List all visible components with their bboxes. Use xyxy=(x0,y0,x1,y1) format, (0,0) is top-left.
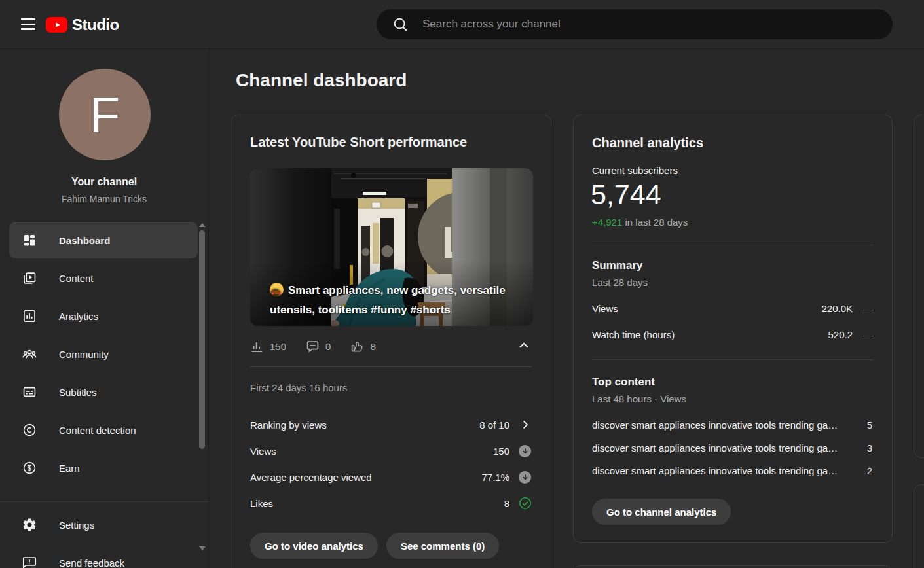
go-to-video-analytics-button[interactable]: Go to video analytics xyxy=(250,533,378,559)
short-performance-card: Latest YouTube Short performance xyxy=(231,115,551,568)
sidebar-item-content[interactable]: Content xyxy=(9,260,198,296)
trend-down-icon xyxy=(519,445,531,457)
summary-period: Last 28 days xyxy=(592,277,648,289)
top-content-row[interactable]: discover smart appliances innovative too… xyxy=(592,459,872,482)
sidebar-item-label: Analytics xyxy=(59,311,98,322)
sidebar-item-send-feedback[interactable]: Send feedback xyxy=(9,544,198,568)
search-bar[interactable] xyxy=(377,9,893,39)
sidebar-item-label: Content detection xyxy=(59,425,136,436)
channel-name: Fahim Mamun Tricks xyxy=(0,194,208,204)
top-content-period: Last 48 hours · Views xyxy=(592,393,686,405)
sidebar-item-content-detection[interactable]: Content detection xyxy=(9,412,198,448)
card-divider xyxy=(592,359,874,360)
top-content-row[interactable]: discover smart appliances innovative too… xyxy=(592,414,872,436)
gear-icon xyxy=(22,517,37,533)
likes-stat: 8 xyxy=(350,340,375,353)
trend-flat-icon: — xyxy=(862,303,874,314)
summary-heading: Summary xyxy=(592,259,642,272)
sidebar-item-label: Earn xyxy=(59,463,80,474)
sidebar-item-subtitles[interactable]: Subtitles xyxy=(9,374,198,410)
card-actions: Go to video analytics See comments (0) xyxy=(250,533,499,559)
metric-row-ranking[interactable]: Ranking by views 8 of 10 xyxy=(250,412,532,438)
chevron-right-icon xyxy=(518,418,532,432)
thumbs-up-icon xyxy=(350,340,364,353)
summary-row-watch-time: Watch time (hours) 520.2 — xyxy=(592,321,874,347)
partial-card-right-bottom xyxy=(914,484,924,568)
video-title-line2: utensils, toolitems #funny #shorts xyxy=(270,300,524,320)
sidebar-item-label: Content xyxy=(59,273,94,284)
summary-rows: Views 220.0K — Watch time (hours) 520.2 … xyxy=(592,295,874,347)
search-input[interactable] xyxy=(422,18,893,31)
sidebar-item-earn[interactable]: Earn xyxy=(9,450,198,486)
metrics-list: Ranking by views 8 of 10 Views 150 Avera… xyxy=(250,412,532,516)
card-divider xyxy=(592,245,874,245)
top-content-heading: Top content xyxy=(592,376,655,389)
sidebar-scrollbar[interactable] xyxy=(198,221,206,551)
comments-count: 0 xyxy=(325,341,331,352)
sidebar-item-analytics[interactable]: Analytics xyxy=(9,298,198,334)
channel-analytics-card: Channel analytics Current subscribers 5,… xyxy=(573,115,893,543)
trend-flat-icon: — xyxy=(862,329,874,340)
likes-count: 8 xyxy=(370,341,375,352)
sidebar-divider xyxy=(0,501,208,502)
top-content-row[interactable]: discover smart appliances innovative too… xyxy=(592,436,872,459)
topbar: Studio xyxy=(0,0,924,49)
sidebar-item-settings[interactable]: Settings xyxy=(9,506,198,543)
delta-suffix: in last 28 days xyxy=(625,217,688,228)
youtube-studio-app: Studio F Your channel Fahim Mamun Tricks… xyxy=(0,0,924,568)
partial-card-below xyxy=(573,565,893,568)
card-title: Channel analytics xyxy=(592,135,703,151)
summary-row-views: Views 220.0K — xyxy=(592,295,874,321)
metric-row-likes[interactable]: Likes 8 xyxy=(250,490,532,516)
dollar-icon xyxy=(22,460,37,476)
subscribers-label: Current subscribers xyxy=(592,166,678,176)
card-title: Latest YouTube Short performance xyxy=(250,135,467,150)
sidebar-nav: Dashboard Content Analytics Community xyxy=(0,221,208,488)
feedback-icon xyxy=(22,555,37,568)
star-struck-emoji: 🤩 xyxy=(270,283,284,296)
scroll-up-arrow-icon[interactable] xyxy=(199,223,206,227)
content-icon xyxy=(22,270,37,286)
subscribers-count: 5,744 xyxy=(591,180,661,209)
sidebar: F Your channel Fahim Mamun Tricks Dashbo… xyxy=(0,49,209,568)
card-divider xyxy=(250,366,532,367)
views-stat: 150 xyxy=(250,340,286,353)
chevron-up-icon[interactable] xyxy=(516,338,532,354)
sidebar-item-community[interactable]: Community xyxy=(9,336,198,372)
sidebar-item-dashboard[interactable]: Dashboard xyxy=(9,222,198,258)
channel-avatar[interactable]: F xyxy=(59,69,151,160)
views-count: 150 xyxy=(270,341,286,352)
sidebar-item-label: Settings xyxy=(59,520,94,531)
comment-icon xyxy=(306,340,320,353)
menu-icon[interactable] xyxy=(21,18,35,30)
search-icon[interactable] xyxy=(392,16,409,33)
subscribers-delta: +4,921 in last 28 days xyxy=(592,216,688,229)
views-chart-icon xyxy=(250,340,264,353)
metric-row-views[interactable]: Views 150 xyxy=(250,438,532,464)
community-icon xyxy=(22,346,37,362)
green-check-icon xyxy=(518,497,532,510)
performance-period: First 24 days 16 hours xyxy=(250,382,347,395)
logo-text: Studio xyxy=(72,16,119,34)
top-content-rows: discover smart appliances innovative too… xyxy=(592,414,872,482)
delta-value: +4,921 xyxy=(592,217,622,228)
video-stats-row: 150 0 8 xyxy=(250,336,532,356)
subtitles-icon xyxy=(22,384,37,400)
scroll-down-arrow-icon[interactable] xyxy=(199,546,206,550)
main-content: Channel dashboard Latest YouTube Short p… xyxy=(210,49,924,568)
dashboard-icon xyxy=(22,232,37,248)
copyright-icon xyxy=(22,422,37,438)
youtube-play-icon xyxy=(46,17,67,33)
sidebar-item-label: Subtitles xyxy=(59,387,97,398)
go-to-channel-analytics-button[interactable]: Go to channel analytics xyxy=(592,499,731,525)
video-thumbnail[interactable]: 🤩Smart appliances, new gadgets, versatil… xyxy=(250,168,533,326)
scrollbar-thumb[interactable] xyxy=(199,230,205,449)
youtube-studio-logo[interactable]: Studio xyxy=(46,16,119,34)
card-actions: Go to channel analytics xyxy=(592,499,731,525)
sidebar-item-label: Send feedback xyxy=(59,558,124,568)
page-title: Channel dashboard xyxy=(236,70,407,91)
see-comments-button[interactable]: See comments (0) xyxy=(386,533,499,559)
comments-stat: 0 xyxy=(306,340,331,353)
video-title-line1: Smart appliances, new gadgets, versatile xyxy=(288,284,506,296)
metric-row-avg-viewed[interactable]: Average percentage viewed 77.1% xyxy=(250,464,532,490)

TASK DETAILS
Pull every line containing "gadgets" from the data.

TASK ANSWER
video-thumbnail[interactable]: 🤩Smart appliances, new gadgets, versatil… xyxy=(250,168,533,326)
video-title-line1: Smart appliances, new gadgets, versatile xyxy=(288,284,506,296)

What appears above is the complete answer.